1901年(明治34年)4月20日、日本で最初の女性のための大学、日本女子大学校(現・日本女子大学)が開学しました。創設者は山口県出身の教育者・成瀬仁蔵で、梅花女学校の主任教師を経て、新潟女学校の創設なども行っている人です。
当時、国民全体に子供にきちんとした教育を受けさせることに対する意識自体はかなり高まっていたものの、女性の教育については否定的・消極的な意見を持っている人もありました。特に田舎では「女は字も覚える必要はない」などと主張する人もあり、高等教育に至っては「女子には有害である」という主張もかなり強くありました。
しかし成瀬はキリスト教の伝道者としての経験、アメリカ留学の経験などから女性の高等教育の必要性を強く意識しており、1894年には啓蒙書「女子教育」を著して、世間一般にその必要性を説き、1901年、日本女子大の創設に至るわけです。

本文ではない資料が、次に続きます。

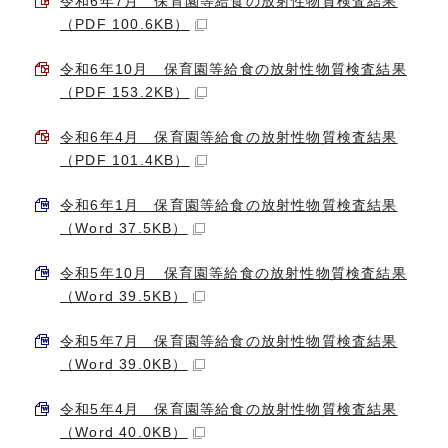
令和6年7月 保育園等給食の放射性物質検査結果
（PDF 100.6KB）
令和6年10月 保育園等給食の放射性物質検査結果
（PDF 153.2KB）
令和6年4月 保育園等給食の放射性物質検査結果
（PDF 101.4KB）
令和6年1月 保育園等給食の放射性物質検査結果
（Word 37.5KB）
令和5年10月 保育園等給食の放射性物質検査結果
（Word 39.5KB）
令和5年7月 保育園等給食の放射性物質検査結果
（Word 39.0KB）
令和5年4月 保育園等給食の放射性物質検査結果
（Word 40.0KB）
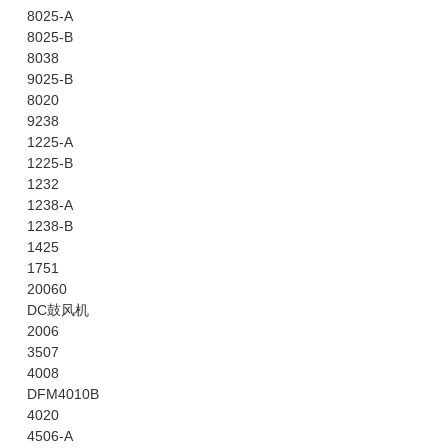
8025-A
8025-B
8038
9025-B
8020
9238
1225-A
1225-B
1232
1238-A
1238-B
1425
1751
20060
DC鼓风机
2006
3507
4008
DFM4010B
4020
4506-A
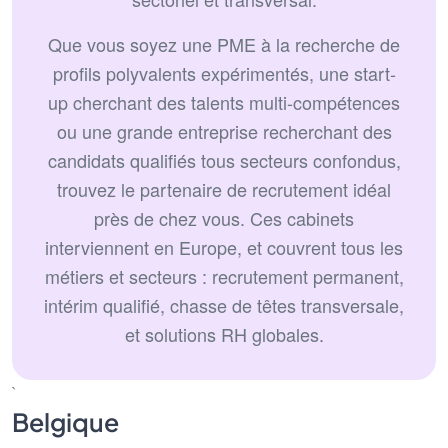
Que vous soyez une PME à la recherche de
profils polyvalents expérimentés, une start-
up cherchant des talents multi-compétences
ou une grande entreprise recherchant des
candidats qualifiés tous secteurs confondus,
trouvez le partenaire de recrutement idéal
près de chez vous. Ces cabinets
interviennent en Europe, et couvrent tous les
métiers et secteurs : recrutement permanent,
intérim qualifié, chasse de têtes transversale,
et solutions RH globales.
`
Belgique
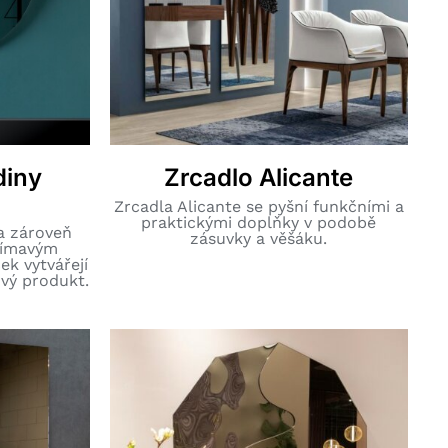
diny
Zrcadlo Alicante
Zrcadla Alicante se pyšní funkčními a
praktickými doplňky v podobě
a zároveň
zásuvky a věšáku.
jímavým
ek vytvářejí
ový produkt.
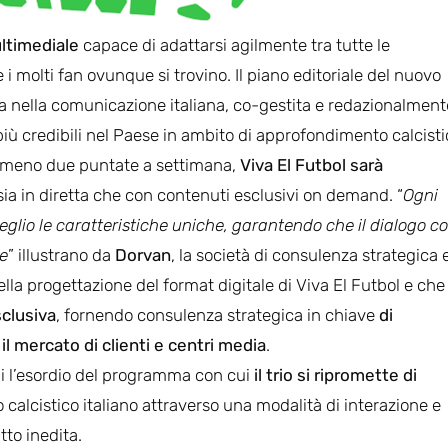
ltimediale
capace di adattarsi agilmente tra tutte le
 i molti fan ovunque si trovino. Il piano editoriale del nuovo
a nella comunicazione italiana, co-gestita e redazionalment
e più credibili nel Paese in ambito di approfondimento calcisti
almeno due puntate a settimana,
Viva El Futbol sarà
 sia in diretta che con contenuti esclusivi on demand. “
Ogni
glio le caratteristiche uniche, garantendo che il dialogo co
te
” illustrano da
Dorvan
, la società di consulenza strategica 
ella progettazione del format digitale di Viva El Futbol e che
sclusiva
, fornendo consulenza strategica in chiave
di
l mercato di clienti e centri media
.
ndi l’esordio del programma con cui
il trio si ripromette di
to calcistico italiano attraverso una modalità di interazione e
tto inedita.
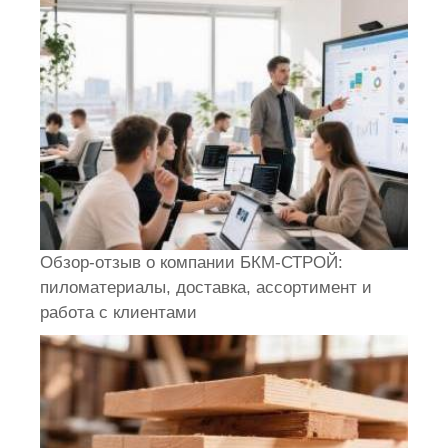
Обзор-отзыв о компании БКМ-СТРОЙ:
пиломатериалы, доставка, ассортимент и
работа с клиентами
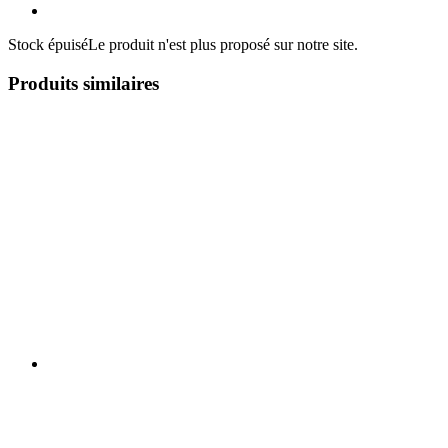
Stock épuisé
Le produit n'est plus proposé sur notre site.
Produits similaires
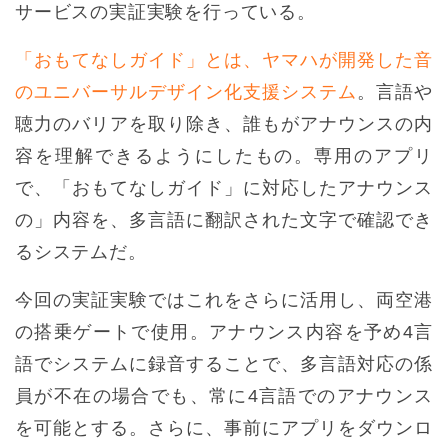
サービスの実証実験を行っている。
「おもてなしガイド」とは、ヤマハが開発した音
のユニバーサルデザイン化支援システム
。言語や
聴力のバリアを取り除き、誰もがアナウンスの内
容を理解できるようにしたもの。専用のアプリ
で、「おもてなしガイド」に対応したアナウンス
の」内容を、多言語に翻訳された文字で確認でき
るシステムだ。
今回の実証実験ではこれをさらに活用し、両空港
の搭乗ゲートで使用。アナウンス内容を予め4言
語でシステムに録音することで、多言語対応の係
員が不在の場合でも、常に4言語でのアナウンス
を可能とする。さらに、事前にアプリをダウンロ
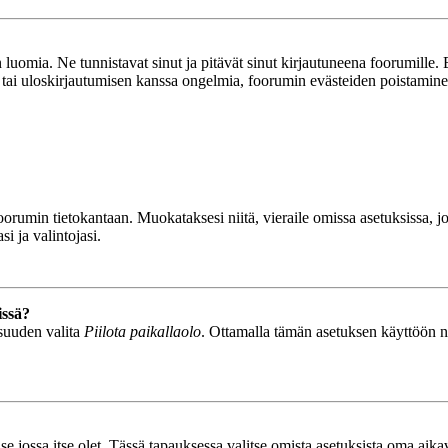
luomia. Ne tunnistavat sinut ja pitävät sinut kirjautuneena foorumille. E
n tai uloskirjautumisen kanssa ongelmia, foorumin evästeiden poistamine
n foorumin tietokantaan. Muokataksesi niitä, vieraile omissa asetuksissa,
i ja valintojasi.
issä?
isuuden valita
Piilota paikallaolo
. Ottamalla tämän asetuksen käyttöön näyt
se jossa itse olet. Tässä tapauksessa valitse omista asetuksista oma ai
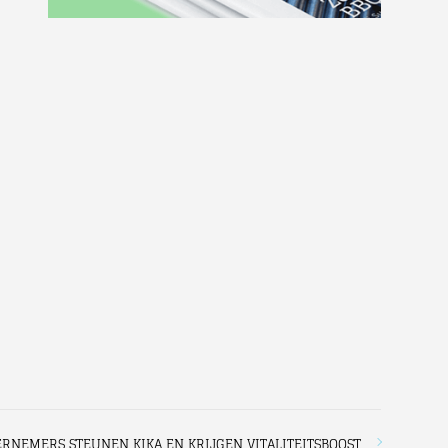
RNEMERS STEUNEN KIKA EN KRIJGEN VITALITEITSBOOST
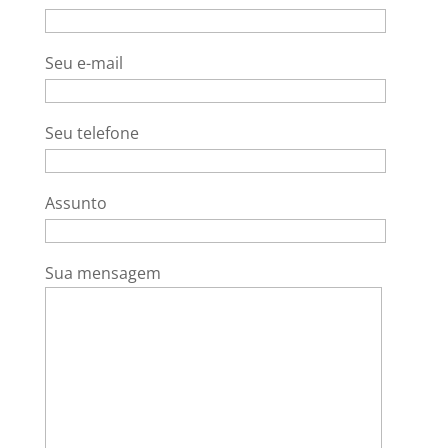
Seu e-mail
Seu telefone
Assunto
Sua mensagem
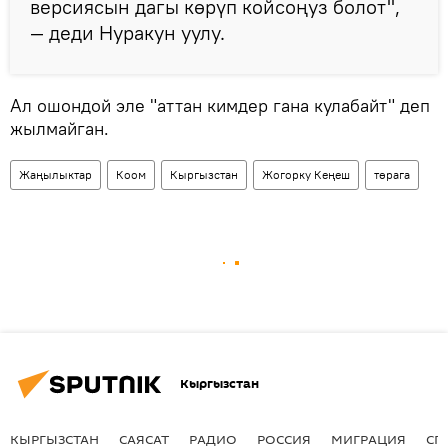
версиясын дагы көрүп койсоңуз болот",
— деди Нуракун уулу.
Ал ошондой эле "аттан кимдер гана кулабайт" деп
жылмайган.
Жаңылыктар
Коом
Кыргызстан
Жогорку Кеңеш
төрага
Кыргызстан
КЫРГЫЗСТАН
САЯСАТ
РАДИО
РОССИЯ
МИГРАЦИЯ
СП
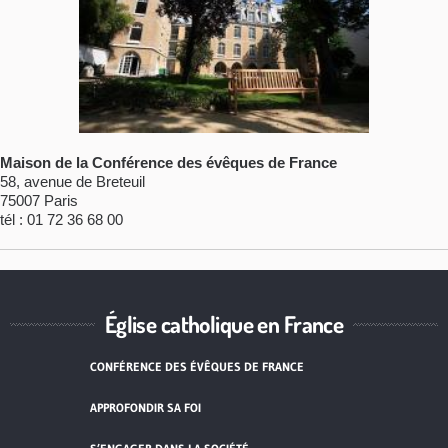
Maison de la Conférence des évêques de France
58, avenue de Breteuil
75007 Paris
tél : 01 72 36 68 00
Église catholique en France
CONFÉRENCE DES ÉVÊQUES DE FRANCE
APPROFONDIR SA FOI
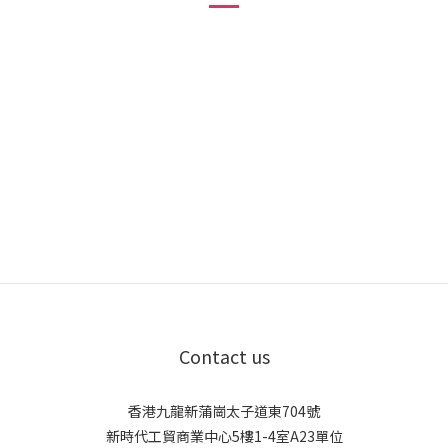
Contact us
香港九龍新蒲崗太子道東704號
新時代工貿商業中心5樓1-4室A23單位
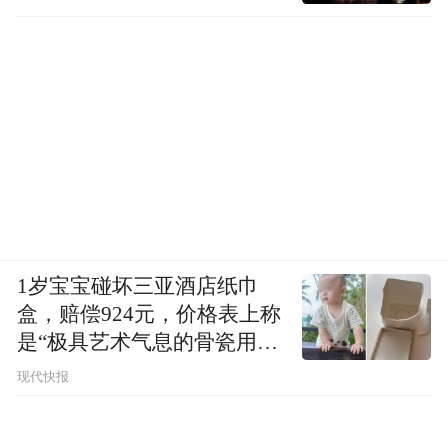
1岁宝宝碰坏三亚酒店纸巾
盒，赔偿924元，价格表上称
是“极具艺术气息的骨瓷用
品”
现代快报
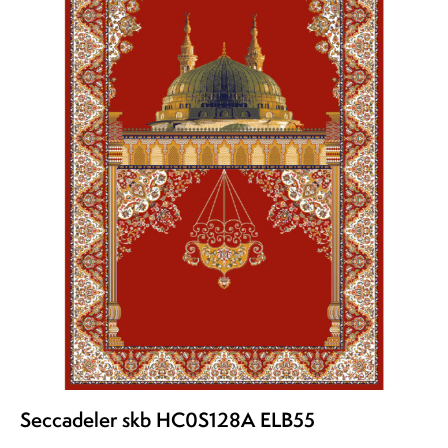
Seccadeler skb HC0S128A ELB55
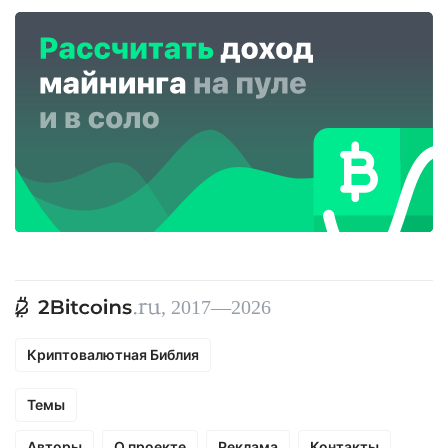
, 2017—2026
Криптовалютная Библия
Темы
Авторы
О проекте
Реклама
Контакты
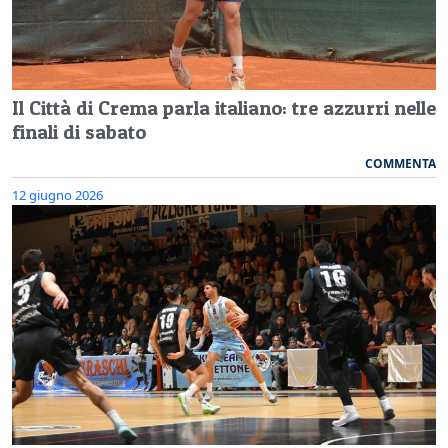
Il Città di Crema parla italiano: tre azzurri nelle
finali di sabato
COMMENTA
12 giugno 2026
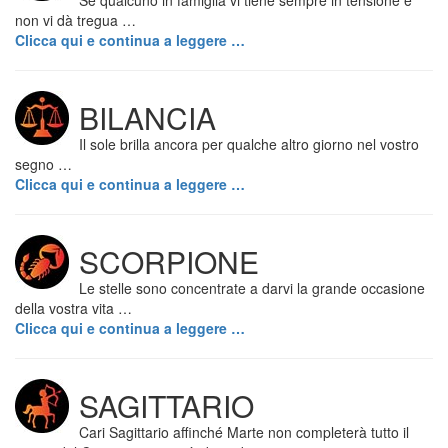
Se qualcuno in famiglia vi tiene sempre in tensione e
non vi dà tregua …
Clicca qui e continua a leggere …
BILANCIA
Il sole brilla ancora per qualche altro giorno nel vostro
segno …
Clicca qui e continua a leggere …
SCORPIONE
Le stelle sono concentrate a darvi la grande occasione
della vostra vita …
Clicca qui e continua a leggere …
SAGITTARIO
Cari Sagittario affinché Marte non completerà tutto il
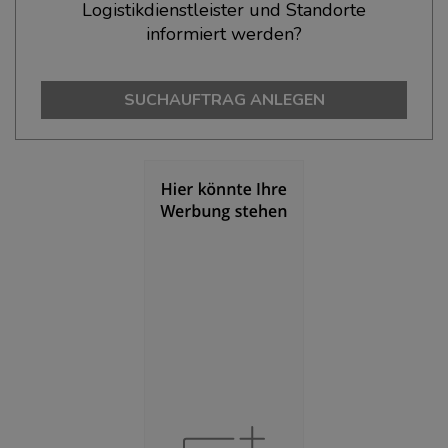
Logistikdienstleister und Standorte
BEVÖLKERUNG
(STAND: 12/2019)
informiert werden?
Bevölkerung Gesamt
(Landkreis / Kreisfreie Stadt)
270.340
SUCHAUFTRAG ANLEGEN
Bevölkerungsdichte
(Landkreis / Kreisfreie Stadt)
2
376 Einwohner/km
Fläche
(Landkreis / Kreisfreie Stadt)
2
719,47 km
BESCHÄFTIGUNG
(STAND: 06/2020)
Beschäftigte
(Landkreis / Kreisfreie Stadt)
107.431
Beschäftigtenquote
(Landkreis / Kreisfreie Stadt)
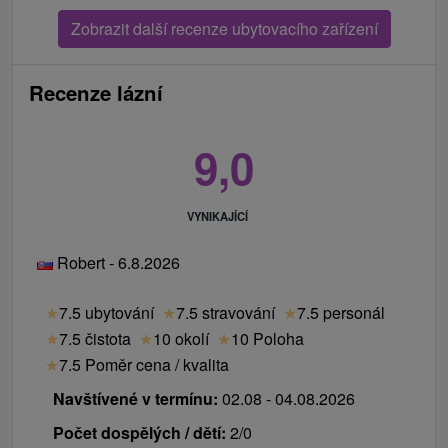
Zobrazit další recenze ubytovacího zařízení
Recenze lázní
9,0
VYNIKAJÍCÍ
Robert - 6.8.2026
★
7.5 ubytování
★
7.5 stravování
★
7.5 personál
★
7.5 čistota
★
10 okolí
★
10 Poloha
★
7.5 Poměr cena / kvalita
Navštívené v termínu:
02.08 - 04.08.2026
Počet dospělých / dětí:
2/0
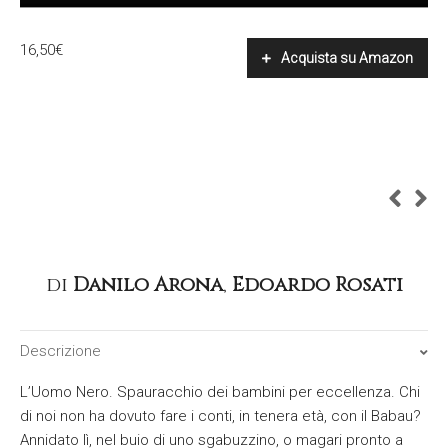
16,50
€
Acquista su Amazon
di
Danilo Arona
,
Edoardo Rosati
Descrizione
L’Uomo Nero. Spauracchio dei bambini per eccellenza. Chi
di noi non ha dovuto fare i conti, in tenera età, con il Babau?
Annidato lì, nel buio di uno sgabuzzino, o magari pronto a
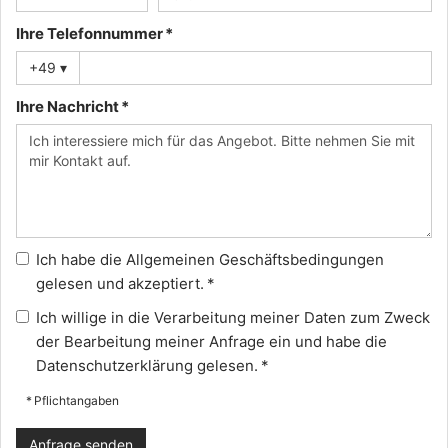
Ihre Telefonnummer *
+49
▾
Ihre Nachricht *
Ich habe die
Allgemeinen Geschäftsbedingungen
gelesen und akzeptiert. *
Ich willige in die Verarbeitung meiner Daten zum Zweck
der Bearbeitung meiner Anfrage ein und habe die
Datenschutzerklärung
gelesen. *
* Pflichtangaben
Anfrage senden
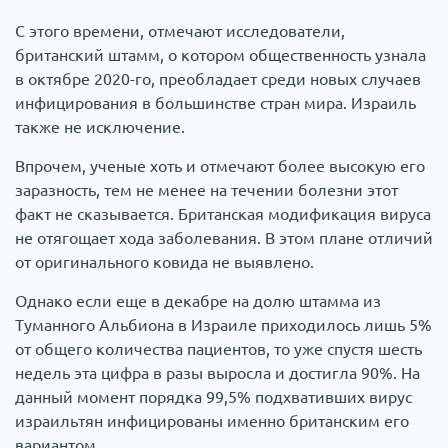
С этого времени, отмечают исследователи,
британский штамм, о котором общественность узнала
в октябре 2020-го, преобладает среди новых случаев
инфицирования в большинстве стран мира. Израиль
также не исключение.
Впрочем, ученые хоть и отмечают более высокую его
заразность, тем не менее на течении болезни этот
факт не сказывается. Британская модификация вируса
не отягощает хода заболевания. В этом плане отличий
от оригинального ковида не выявлено.
Однако если еще в декабре на долю штамма из
Туманного Альбиона в Израиле приходилось лишь 5%
от общего количества пациентов, то уже спустя шесть
недель эта цифра в разы выросла и достигла 90%. На
данный момент порядка 99,5% подхвативших вирус
израильтян инфицированы именно британским его
вариантом.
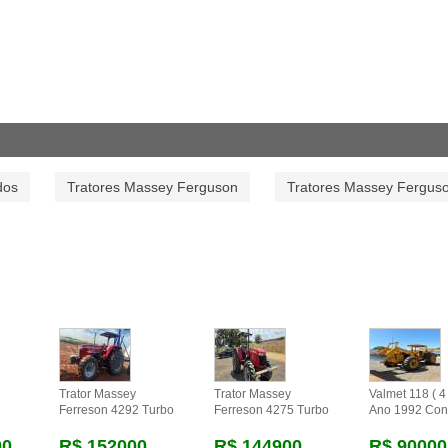
dos
Tratores Massey Ferguson
Tratores Massey Fergus
Trator Massey
Trator Massey
Valmet 118 ( 4 
Ferreson 4292 Turbo
Ferreson 4275 Turbo
Ano 1992 Con
00
R$ 152000
R$ 144900
R$ 90000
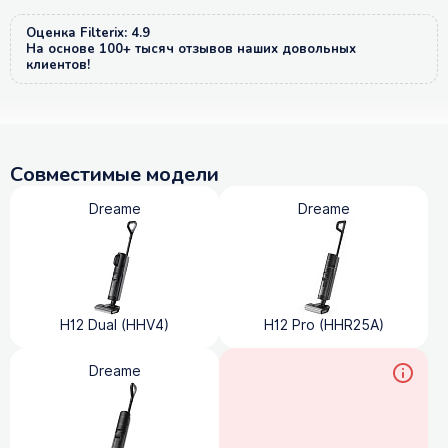
Оценка Filterix: 4.9
На основе 100+ тысяч отзывов наших довольных
клиентов!
Совместимые модели
Dreame
Dreame
H12 Dual (HHV4)
H12 Pro (HHR25A)
Dreame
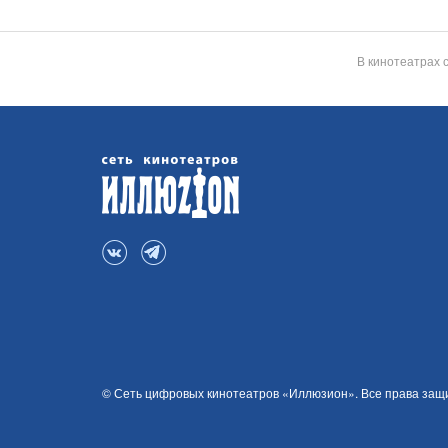
В кинотеатрах 
© Сеть цифровых кинотеатров «Иллюзион». Все права за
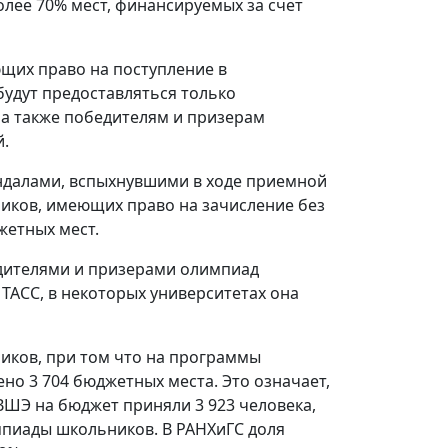
олее 70% мест, финансируемых за счет
ющих право на поступление в
будут предоставляться только
 а также победителям и призерам
й.
андалами, вспыхнувшими в ходе приемной
ников, имеющих право на зачисление без
жетных мест.
дителями и призерами олимпиад
ТАСС, в некоторых университетах она
ников, при том что на программы
но 3 704 бюджетных места. Это означает,
ВШЭ на бюджет приняли 3 923 человека,
мпиады школьников. В РАНХиГС доля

この大学の初期の生徒として有名なのが平塚らいてう(1906卒業)です。彼女は先進的な思想の持ち主で、保守的な初等教育に反発して、それを打破するものを求めて日本女子大に入りますが、彼女の場合は、この日本女子大の教科内容でさえ不満が強かったようです。やがて大学の同窓生数人が中心になって、文芸誌『青鞜』を発刊。「元始女性は実に太陽であった」と高らかに女性の心の解放・束縛からの解放を歌い上げました。1920年には市川房枝(後参議院議員)らと共に「新婦人協会」を結成したりしています。